Wien. (apa/rös) Der Stadtrechnungshof sorgt sich um die Restfinanzierung des Krankenhauses Nord. Denn obwohl die Prüfung der bisherigen Gebarung (auf Antrag der FPÖ) bei den Finanzen des Projekts keine Unstimmigkeiten ergeben habe, liege derzeit eine Strategie für den Liquiditätsbedarf ab 2015 noch nicht vor, wie der am Mittwoch veröffentlichte Bericht bemängelte.

Grundsätzlich kümmern sich die Generaldirektion des Krankenanstaltenverbundes (KAV) und die Finanzverwaltung der Stadt Wien (MA 5) um die Sicherstellung der Finanzierung des Bauvorhabens. Der Gesamtmittelbedarf für das KH Nord beträgt mit Stand 30. Juni 2014 insgesamt 957,60 Millionen Euro - nicht enthalten sind in dieser Summe die Investitionskosten des "fremderrichteten und fremdbetriebenen" Bauteils Mars, in dem unter anderem die Verwaltung untergebracht werden soll, sowie die Finanzierungskosten.

Der Stadt-RH bekrittelte, dass in den Aufstellungen des KAV noch bis ins Jahr 2013 mit den nicht indexangepassten Summen auf einer Preisbasis aus dem Jänner 2009 gearbeitet wurde - und deshalb nur von einer Kostenobergrenze von rund 825 Millionen Euro ausgegangen wurde. Im Investitionsplan des Jahres 2014 wurde dieses Manko vom KAV allerdings bereits behoben.

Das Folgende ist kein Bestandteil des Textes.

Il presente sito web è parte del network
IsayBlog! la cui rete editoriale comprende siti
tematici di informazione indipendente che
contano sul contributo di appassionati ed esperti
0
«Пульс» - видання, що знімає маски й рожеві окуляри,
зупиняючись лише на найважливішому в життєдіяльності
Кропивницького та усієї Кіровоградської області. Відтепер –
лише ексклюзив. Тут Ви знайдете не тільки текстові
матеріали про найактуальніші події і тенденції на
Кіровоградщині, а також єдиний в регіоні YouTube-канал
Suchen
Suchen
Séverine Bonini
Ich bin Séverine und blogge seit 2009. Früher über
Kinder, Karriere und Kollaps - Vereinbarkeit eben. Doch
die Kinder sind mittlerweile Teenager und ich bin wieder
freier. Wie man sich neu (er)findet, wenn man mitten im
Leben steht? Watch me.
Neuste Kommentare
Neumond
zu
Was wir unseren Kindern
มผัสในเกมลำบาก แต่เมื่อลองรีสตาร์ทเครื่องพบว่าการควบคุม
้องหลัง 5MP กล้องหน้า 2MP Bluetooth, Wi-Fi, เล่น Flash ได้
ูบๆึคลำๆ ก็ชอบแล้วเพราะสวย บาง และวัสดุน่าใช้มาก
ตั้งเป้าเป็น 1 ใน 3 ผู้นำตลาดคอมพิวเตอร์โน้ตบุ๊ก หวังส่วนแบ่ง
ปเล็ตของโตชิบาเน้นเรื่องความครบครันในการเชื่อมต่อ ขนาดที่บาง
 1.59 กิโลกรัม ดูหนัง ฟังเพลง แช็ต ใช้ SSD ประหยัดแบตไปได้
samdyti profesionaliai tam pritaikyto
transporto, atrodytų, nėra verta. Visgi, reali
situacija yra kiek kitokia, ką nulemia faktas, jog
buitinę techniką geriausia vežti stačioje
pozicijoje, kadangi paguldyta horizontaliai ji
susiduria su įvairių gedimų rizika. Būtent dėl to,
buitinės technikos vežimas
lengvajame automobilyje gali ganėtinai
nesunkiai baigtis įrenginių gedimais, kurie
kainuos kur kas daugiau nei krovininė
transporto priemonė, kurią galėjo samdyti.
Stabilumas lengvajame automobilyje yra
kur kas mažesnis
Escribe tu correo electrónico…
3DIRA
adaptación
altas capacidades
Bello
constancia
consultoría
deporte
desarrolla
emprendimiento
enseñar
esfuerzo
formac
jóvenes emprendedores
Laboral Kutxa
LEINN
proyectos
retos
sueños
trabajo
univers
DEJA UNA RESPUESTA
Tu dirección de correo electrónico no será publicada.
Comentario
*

Noch nicht klar ist jedoch, woher die rund 30 Prozent bzw. 299,10 Millionen Euro, die zur Ausfinanzierung noch fehlen, kommen sollen. "Eine schriftliche Finanzierungsstrategie zur Deckung dieses Liquiditätsbedarfs konnte nicht vorgelegt werden", hieß es in dem Bericht. Der Stadt-RH empfahl "in Anbetracht der zeitlichen Nähe" nicht nur eine Klärung der Restfinanzierung ab 2015, sondern machte auch gleich eigene Vorschläge. So soll der KAV - wie in den Jahren 2011 bis 2015 - auch für 2016 bzw. 2017 einen Antrag beim Wiener Gesundheitsfonds auf einen Zuschuss einbringen.

Mehraufwand von Zinsen

Zudem verwies der Stadt-RH in Sachen Finanzierung auch auf eine - bereits bekannte - Prognose der begleitenden Kontrolle, nach der im "best case" eine Überschreitung der ursprünglich angenommenen Gesamterrichtungskosten um circa 1,5 Prozent sowie im "worst case" eine von 5,8 Prozent zu erwarten sei. Diese solle ebenfalls berücksichtigt werden.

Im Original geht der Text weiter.